- _WORK INSTRUCTION_
Your response should be a copy of each line in the listing below that includes the word "want".

────

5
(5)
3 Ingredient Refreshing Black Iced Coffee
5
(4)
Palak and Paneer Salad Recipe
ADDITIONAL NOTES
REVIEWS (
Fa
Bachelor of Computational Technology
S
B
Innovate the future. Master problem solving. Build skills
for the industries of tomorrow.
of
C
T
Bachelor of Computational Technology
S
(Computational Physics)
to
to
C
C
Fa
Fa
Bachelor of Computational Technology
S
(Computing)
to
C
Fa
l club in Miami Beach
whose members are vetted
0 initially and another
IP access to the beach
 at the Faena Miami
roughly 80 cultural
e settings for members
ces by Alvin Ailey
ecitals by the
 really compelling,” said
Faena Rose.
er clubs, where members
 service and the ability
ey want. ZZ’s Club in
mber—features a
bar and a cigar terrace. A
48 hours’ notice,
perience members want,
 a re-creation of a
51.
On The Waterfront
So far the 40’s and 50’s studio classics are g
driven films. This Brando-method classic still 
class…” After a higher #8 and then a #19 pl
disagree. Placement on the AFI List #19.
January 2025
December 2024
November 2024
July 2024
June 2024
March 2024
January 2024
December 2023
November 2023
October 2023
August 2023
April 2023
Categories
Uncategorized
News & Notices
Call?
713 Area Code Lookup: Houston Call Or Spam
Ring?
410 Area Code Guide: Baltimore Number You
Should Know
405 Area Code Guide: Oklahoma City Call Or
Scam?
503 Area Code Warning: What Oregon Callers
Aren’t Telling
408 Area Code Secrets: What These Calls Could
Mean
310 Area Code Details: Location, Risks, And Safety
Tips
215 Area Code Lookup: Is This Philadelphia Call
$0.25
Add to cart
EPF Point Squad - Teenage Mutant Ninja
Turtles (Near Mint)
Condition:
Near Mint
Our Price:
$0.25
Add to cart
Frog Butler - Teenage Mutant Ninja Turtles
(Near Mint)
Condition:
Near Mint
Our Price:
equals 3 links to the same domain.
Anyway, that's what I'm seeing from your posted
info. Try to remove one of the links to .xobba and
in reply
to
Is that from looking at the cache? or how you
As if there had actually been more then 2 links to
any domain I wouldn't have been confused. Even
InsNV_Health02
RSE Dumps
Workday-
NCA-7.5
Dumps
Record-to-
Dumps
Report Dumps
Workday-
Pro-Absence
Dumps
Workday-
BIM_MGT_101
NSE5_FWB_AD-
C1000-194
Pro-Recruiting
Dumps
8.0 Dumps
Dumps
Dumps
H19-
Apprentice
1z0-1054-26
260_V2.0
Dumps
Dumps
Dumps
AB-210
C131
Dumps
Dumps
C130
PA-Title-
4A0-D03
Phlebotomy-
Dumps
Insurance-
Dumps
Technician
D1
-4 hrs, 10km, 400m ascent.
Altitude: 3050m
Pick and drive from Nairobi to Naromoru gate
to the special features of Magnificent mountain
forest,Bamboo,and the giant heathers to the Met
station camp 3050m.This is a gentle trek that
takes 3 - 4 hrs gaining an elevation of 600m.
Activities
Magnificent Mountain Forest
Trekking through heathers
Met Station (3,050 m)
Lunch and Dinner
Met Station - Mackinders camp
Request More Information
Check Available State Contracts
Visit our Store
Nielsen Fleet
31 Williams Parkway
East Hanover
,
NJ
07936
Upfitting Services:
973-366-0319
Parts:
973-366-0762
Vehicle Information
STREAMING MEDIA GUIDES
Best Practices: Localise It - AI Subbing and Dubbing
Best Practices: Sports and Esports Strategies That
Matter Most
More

────

- _RESULT FOR THIS EXERCISE_
ey want. ZZ’s Club in
perience members want,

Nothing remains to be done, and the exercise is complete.